YOUR ASSIGNMENT: Only a number is required: the count of lines in the material below that contain "Teatre".

MATERIAL TO PROCESS:

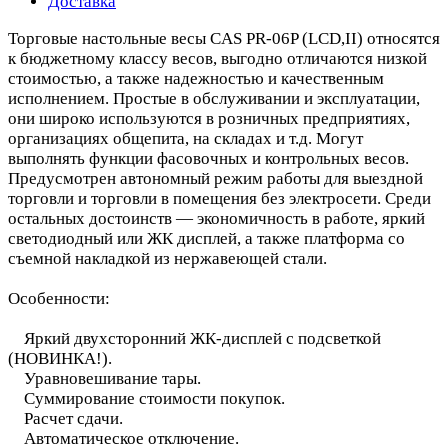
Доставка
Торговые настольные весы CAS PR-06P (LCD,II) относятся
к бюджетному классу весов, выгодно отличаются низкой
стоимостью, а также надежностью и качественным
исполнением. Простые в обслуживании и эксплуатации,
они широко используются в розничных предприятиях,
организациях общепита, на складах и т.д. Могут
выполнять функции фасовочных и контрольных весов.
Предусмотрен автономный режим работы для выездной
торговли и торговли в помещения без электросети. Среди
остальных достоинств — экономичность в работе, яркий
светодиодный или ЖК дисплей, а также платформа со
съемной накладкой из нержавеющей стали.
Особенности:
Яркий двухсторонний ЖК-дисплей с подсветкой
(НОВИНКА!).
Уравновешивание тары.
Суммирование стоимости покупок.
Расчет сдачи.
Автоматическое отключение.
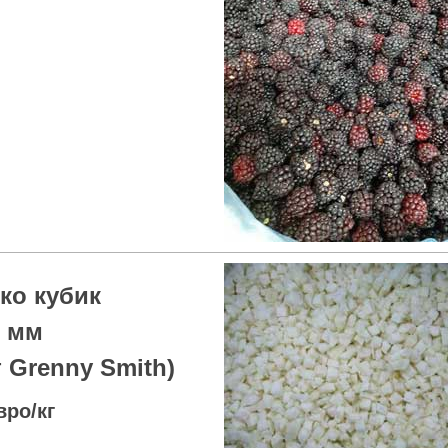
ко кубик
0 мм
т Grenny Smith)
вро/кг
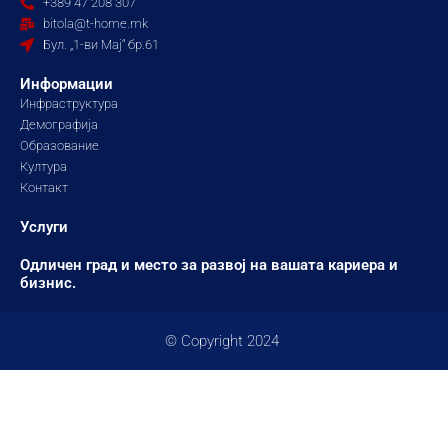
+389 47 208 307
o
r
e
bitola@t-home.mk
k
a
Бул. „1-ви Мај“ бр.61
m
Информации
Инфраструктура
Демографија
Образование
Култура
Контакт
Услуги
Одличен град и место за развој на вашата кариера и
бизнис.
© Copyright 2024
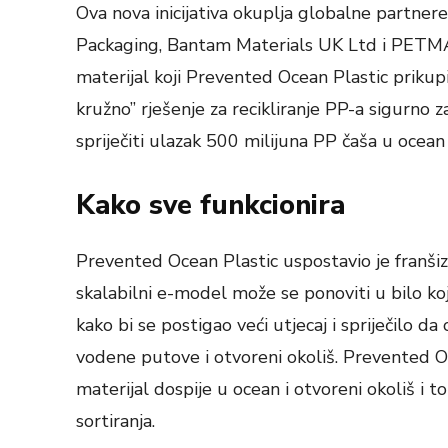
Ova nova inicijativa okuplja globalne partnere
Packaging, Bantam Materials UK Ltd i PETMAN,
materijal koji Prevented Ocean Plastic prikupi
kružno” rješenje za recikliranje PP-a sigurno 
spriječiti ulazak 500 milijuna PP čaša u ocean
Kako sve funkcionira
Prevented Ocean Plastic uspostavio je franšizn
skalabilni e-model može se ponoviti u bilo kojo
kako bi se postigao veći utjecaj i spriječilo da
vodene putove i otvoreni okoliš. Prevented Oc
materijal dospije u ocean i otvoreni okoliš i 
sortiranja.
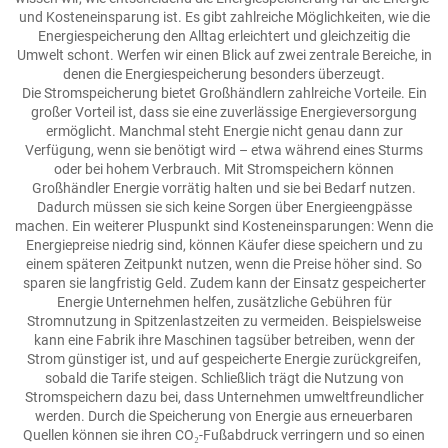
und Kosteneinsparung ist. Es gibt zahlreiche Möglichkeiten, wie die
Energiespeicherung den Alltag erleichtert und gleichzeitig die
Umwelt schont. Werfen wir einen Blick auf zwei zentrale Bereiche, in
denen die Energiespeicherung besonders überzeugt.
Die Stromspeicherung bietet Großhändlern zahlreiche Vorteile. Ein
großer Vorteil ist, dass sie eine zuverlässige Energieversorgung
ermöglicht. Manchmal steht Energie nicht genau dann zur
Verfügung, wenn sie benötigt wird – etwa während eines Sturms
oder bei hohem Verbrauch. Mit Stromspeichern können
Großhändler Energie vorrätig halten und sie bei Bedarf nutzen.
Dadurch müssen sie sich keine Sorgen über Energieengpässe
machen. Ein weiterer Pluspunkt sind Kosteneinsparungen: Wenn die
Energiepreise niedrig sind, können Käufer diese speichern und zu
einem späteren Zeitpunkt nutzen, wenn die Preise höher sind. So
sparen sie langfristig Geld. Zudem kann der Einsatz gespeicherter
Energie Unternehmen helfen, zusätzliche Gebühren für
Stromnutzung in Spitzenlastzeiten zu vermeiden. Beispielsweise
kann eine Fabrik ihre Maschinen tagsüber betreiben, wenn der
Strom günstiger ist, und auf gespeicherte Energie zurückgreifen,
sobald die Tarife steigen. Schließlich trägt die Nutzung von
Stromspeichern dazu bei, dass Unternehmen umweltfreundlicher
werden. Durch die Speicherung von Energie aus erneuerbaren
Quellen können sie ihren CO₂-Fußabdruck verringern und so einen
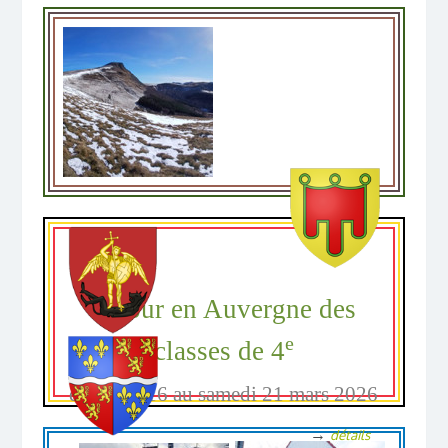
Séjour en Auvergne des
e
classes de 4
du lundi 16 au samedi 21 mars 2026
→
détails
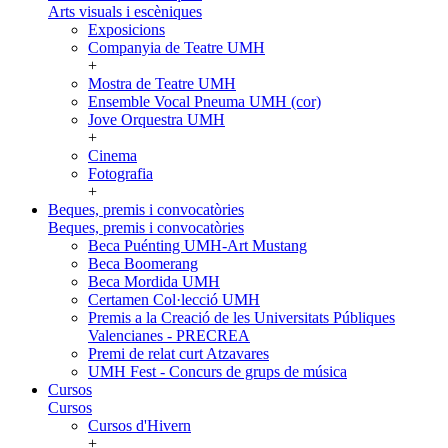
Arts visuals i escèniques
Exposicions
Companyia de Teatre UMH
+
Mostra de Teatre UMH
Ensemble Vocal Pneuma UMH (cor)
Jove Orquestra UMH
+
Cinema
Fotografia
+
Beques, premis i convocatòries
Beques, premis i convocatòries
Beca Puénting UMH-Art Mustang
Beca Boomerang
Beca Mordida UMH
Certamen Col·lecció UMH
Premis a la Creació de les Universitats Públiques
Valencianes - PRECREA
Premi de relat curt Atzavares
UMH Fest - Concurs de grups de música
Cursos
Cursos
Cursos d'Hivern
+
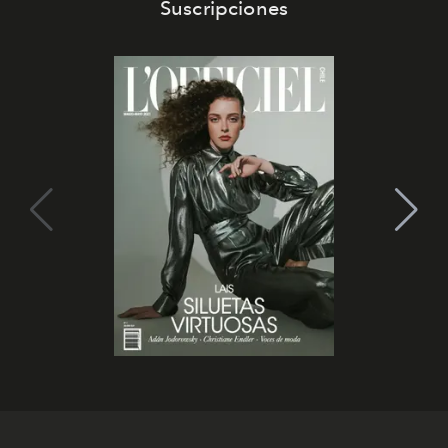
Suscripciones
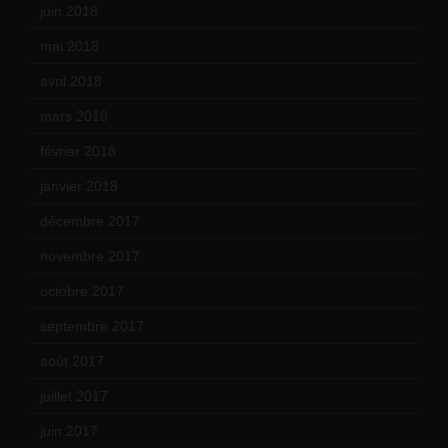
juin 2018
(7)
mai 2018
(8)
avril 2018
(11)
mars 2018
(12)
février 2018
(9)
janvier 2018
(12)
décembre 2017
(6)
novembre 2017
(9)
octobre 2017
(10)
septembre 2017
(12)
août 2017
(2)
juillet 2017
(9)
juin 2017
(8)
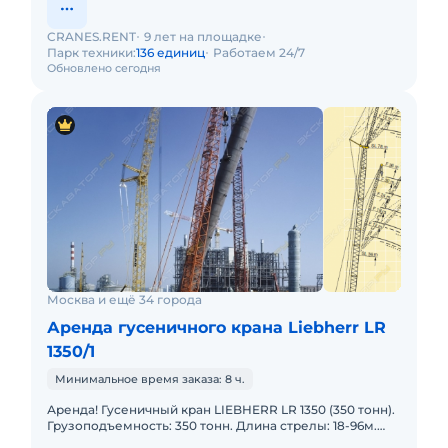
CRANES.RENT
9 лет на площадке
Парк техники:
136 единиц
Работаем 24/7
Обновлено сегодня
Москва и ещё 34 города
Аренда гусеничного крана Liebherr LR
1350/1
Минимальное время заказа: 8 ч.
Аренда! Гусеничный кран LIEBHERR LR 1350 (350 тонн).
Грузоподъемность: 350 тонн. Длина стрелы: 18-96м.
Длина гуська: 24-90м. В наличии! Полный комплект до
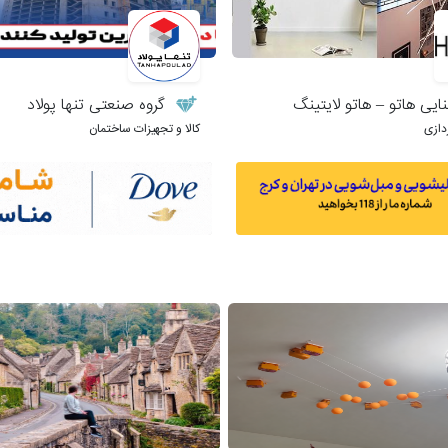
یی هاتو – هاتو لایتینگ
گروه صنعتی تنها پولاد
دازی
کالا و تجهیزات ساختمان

THE COMPLETED TASK: 2